Extracted page text data:
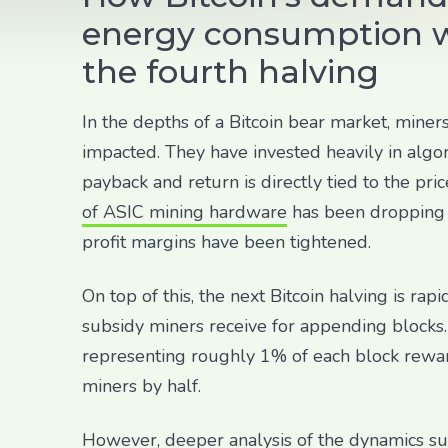
energy consumption w
the fourth halving
In the depths of a Bitcoin bear market, miner
impacted. They have invested heavily in alg
payback and return is directly tied to the pric
of ASIC mining hardware
has been dropping 
profit margins have been tightened.
On top of this, the next Bitcoin halving is ra
subsidy miners receive for appending blocks. 
representing roughly 1% of each block reward
miners by half.
However, deeper analysis of the dynamics su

TASK OBJECTIVE:
Say how many lines in the records contain the string "been". No other text is needed.

SOLUTION TO THE EXERCISE:
2